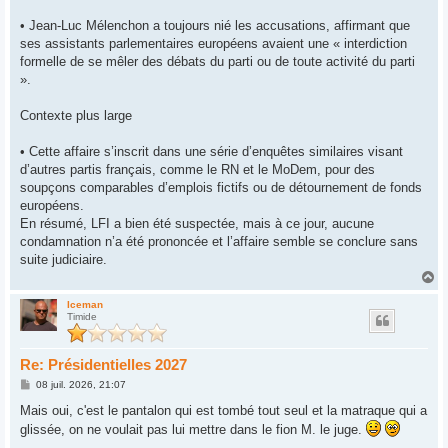
• Jean-Luc Mélenchon a toujours nié les accusations, affirmant que
ses assistants parlementaires européens avaient une « interdiction
formelle de se mêler des débats du parti ou de toute activité du parti
».
Contexte plus large
• Cette affaire s’inscrit dans une série d’enquêtes similaires visant
d’autres partis français, comme le RN et le MoDem, pour des
soupçons comparables d’emplois fictifs ou de détournement de fonds
européens.
En résumé, LFI a bien été suspectée, mais à ce jour, aucune
condamnation n’a été prononcée et l’affaire semble se conclure sans
suite judiciaire.
H
a
u
Iceman
Timide
t
Re: Présidentielles 2027
M
08 juil. 2026, 21:07
e
s
Mais oui, c'est le pantalon qui est tombé tout seul et la matraque qui a
s
glissée, on ne voulait pas lui mettre dans le fion M. le juge.
a
g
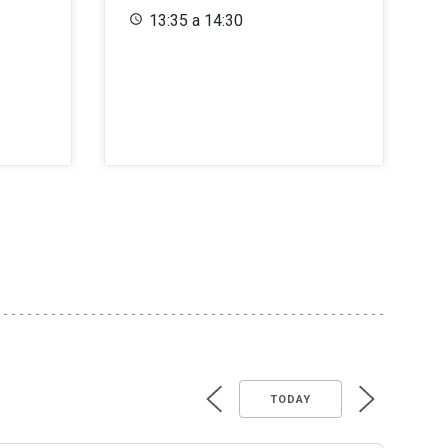
13:35 a 14:30
TODAY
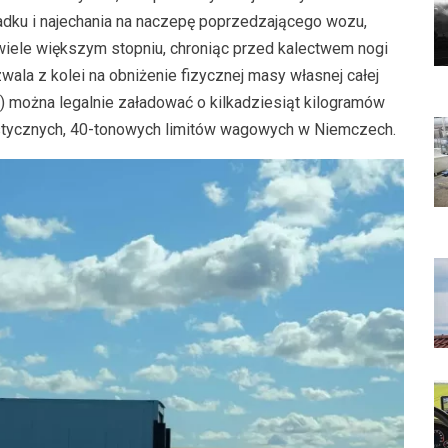
adku i najechania na naczepę poprzedzającego wozu,
 wiele większym stopniu, chroniąc przed kalectwem nogi
wala z kolei na obniżenie fizycznej masy własnej całej
ę) można legalnie załadować o kilkadziesiąt kilogramów
rystycznych, 40-tonowych limitów wagowych w Niemczech.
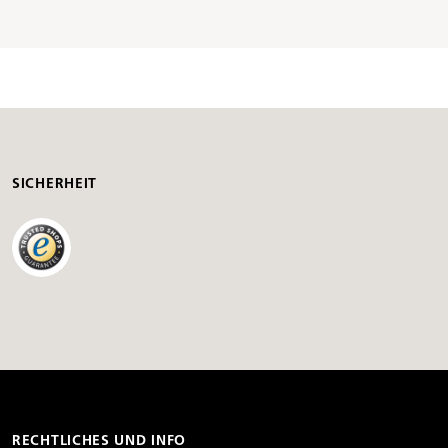
SICHERHEIT
RECHTLICHES UND INFO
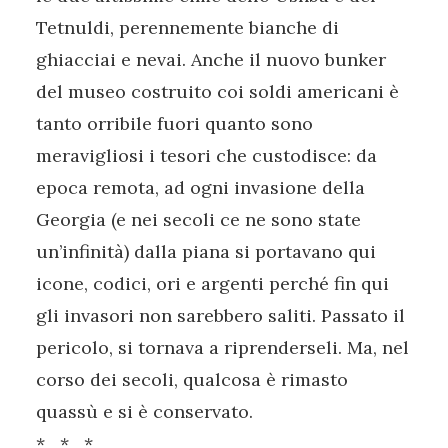
Tetnuldi, perennemente bianche di
ghiacciai e nevai. Anche il nuovo bunker
del museo costruito coi soldi americani è
tanto orribile fuori quanto sono
meravigliosi i tesori che custodisce: da
epoca remota, ad ogni invasione della
Georgia (e nei secoli ce ne sono state
un’infinità) dalla piana si portavano qui
icone, codici, ori e argenti perché fin qui
gli invasori non sarebbero saliti. Passato il
pericolo, si tornava a riprenderseli. Ma, nel
corso dei secoli, qualcosa è rimasto
quassù e si è conservato.
* * *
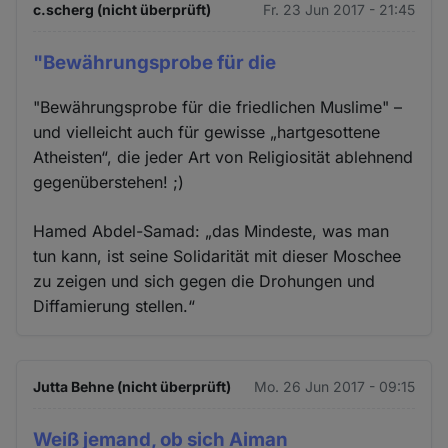
c.scherg (nicht überprüft)
Fr. 23 Jun 2017 - 21:45
"Bewährungsprobe für die
"Bewährungsprobe für die friedlichen Muslime" –
und vielleicht auch für gewisse „hartgesottene
Atheisten“, die jeder Art von Religiosität ablehnend
gegenüberstehen! ;)
Hamed Abdel-Samad: „das Mindeste, was man
tun kann, ist seine Solidarität mit dieser Moschee
zu zeigen und sich gegen die Drohungen und
Diffamierung stellen.“
Jutta Behne (nicht überprüft)
Mo. 26 Jun 2017 - 09:15
Weiß jemand, ob sich Aiman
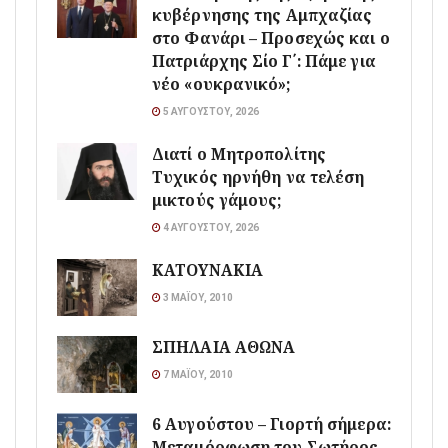
κυβέρνησης της Αμπχαζίας
στο Φανάρι – Προσεχώς και ο
Πατριάρχης Σίο Γ΄: Πάμε για
νέο «ουκρανικό»;
5 ΑΥΓΟΎΣΤΟΥ, 2026
Διατί ο Μητροπολίτης
Τυχικός ηρνήθη να τελέση
μικτούς γάμους;
4 ΑΥΓΟΎΣΤΟΥ, 2026
ΚΑΤΟΥΝΑΚΙΑ
3 ΜΑΪ́ΟΥ, 2010
ΣΠΗΛΑΙΑ ΑΘΩΝΑ
7 ΜΑΪ́ΟΥ, 2010
6 Αυγούστου – Γιορτή σήμερα:
Μεταμόρφωση του Σωτήρος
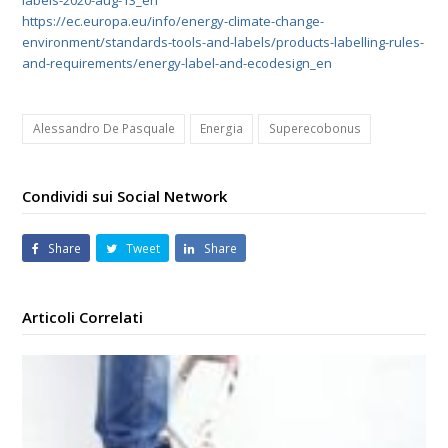
https://ec.europa.eu/info/energy-climate-change-
environment/standards-tools-and-labels/products-labelling-rules-
and-requirements/energy-label-and-ecodesign_en
Alessandro De Pasquale
Energia
Superecobonus
Condividi sui Social Network
Share
Tweet
Share
Articoli Correlati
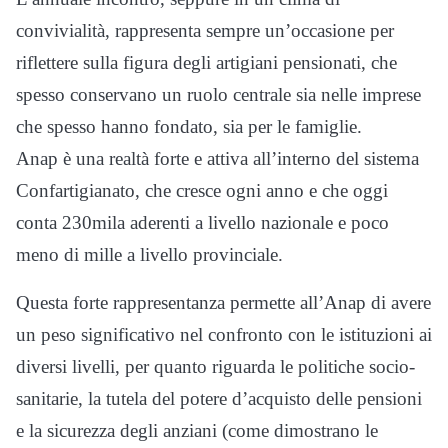
convivialità, rappresenta sempre un’occasione per
riflettere sulla figura degli artigiani pensionati, che
spesso conservano un ruolo centrale sia nelle imprese
che spesso hanno fondato, sia per le famiglie.
Anap è una realtà forte e attiva all’interno del sistema
Confartigianato, che cresce ogni anno e che oggi
conta 230mila aderenti a livello nazionale e poco
meno di mille a livello provinciale.
Questa forte rappresentanza permette all’Anap di avere
un peso significativo nel confronto con le istituzioni ai
diversi livelli, per quanto riguarda le politiche socio-
sanitarie, la tutela del potere d’acquisto delle pensioni
e la sicurezza degli anziani (come dimostrano le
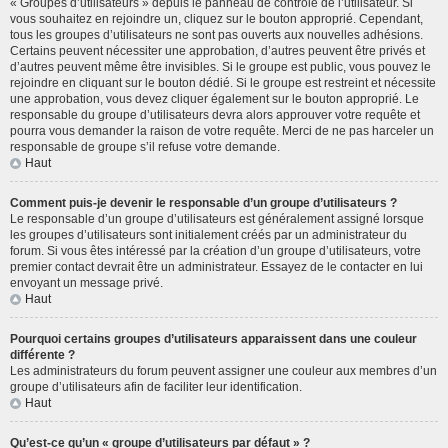
« Groupes d’utilisateurs » depuis le panneau de contrôle de l’utilisateur. Si
vous souhaitez en rejoindre un, cliquez sur le bouton approprié. Cependant,
tous les groupes d’utilisateurs ne sont pas ouverts aux nouvelles adhésions.
Certains peuvent nécessiter une approbation, d’autres peuvent être privés et
d’autres peuvent même être invisibles. Si le groupe est public, vous pouvez le
rejoindre en cliquant sur le bouton dédié. Si le groupe est restreint et nécessite
une approbation, vous devez cliquer également sur le bouton approprié. Le
responsable du groupe d’utilisateurs devra alors approuver votre requête et
pourra vous demander la raison de votre requête. Merci de ne pas harceler un
responsable de groupe s’il refuse votre demande.
Haut
Comment puis-je devenir le responsable d’un groupe d’utilisateurs ?
Le responsable d’un groupe d’utilisateurs est généralement assigné lorsque
les groupes d’utilisateurs sont initialement créés par un administrateur du
forum. Si vous êtes intéressé par la création d’un groupe d’utilisateurs, votre
premier contact devrait être un administrateur. Essayez de le contacter en lui
envoyant un message privé.
Haut
Pourquoi certains groupes d’utilisateurs apparaissent dans une couleur
différente ?
Les administrateurs du forum peuvent assigner une couleur aux membres d’un
groupe d’utilisateurs afin de faciliter leur identification.
Haut
Qu’est-ce qu’un « groupe d’utilisateurs par défaut » ?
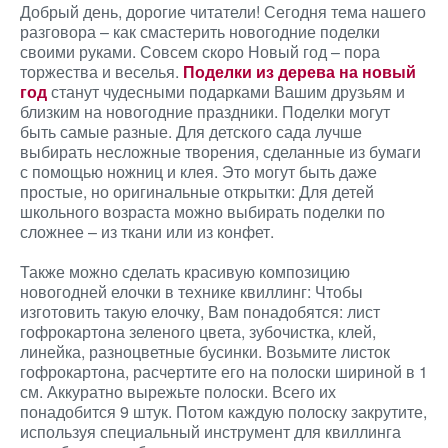
Добрый день, дорогие читатели! Сегодня тема нашего
разговора – как смастерить новогодние поделки
своими руками. Совсем скоро Новый год – пора
торжества и веселья.
Поделки из дерева на новый
год
станут чудесными подарками Вашим друзьям и
близким на новогодние праздники. Поделки могут
быть самые разные. Для детского сада лучше
выбирать несложные творения, сделанные из бумаги
с помощью ножниц и клея. Это могут быть даже
простые, но оригинальные открытки: Для детей
школьного возраста можно выбирать поделки по
сложнее – из ткани или из конфет.
Также можно сделать красивую композицию
новогодней елочки в технике квиллинг: Чтобы
изготовить такую елочку, Вам понадобятся: лист
гофрокартона зеленого цвета, зубочистка, клей,
линейка, разноцветные бусинки. Возьмите листок
гофрокартона, расчертите его на полоски шириной в 1
см. Аккуратно вырежьте полоски. Всего их
понадобится 9 штук. Потом каждую полоску закрутите,
используя специальный инструмент для квиллинга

++++++++

**EXERCISE AIM:**
In the records above, locate each line with the word "полоски". Copy all such lines.

**TASK RESPONSE:**
гофрокартона, расчертите его на полоски шириной в 1
см. Аккуратно вырежьте полоски. Всего их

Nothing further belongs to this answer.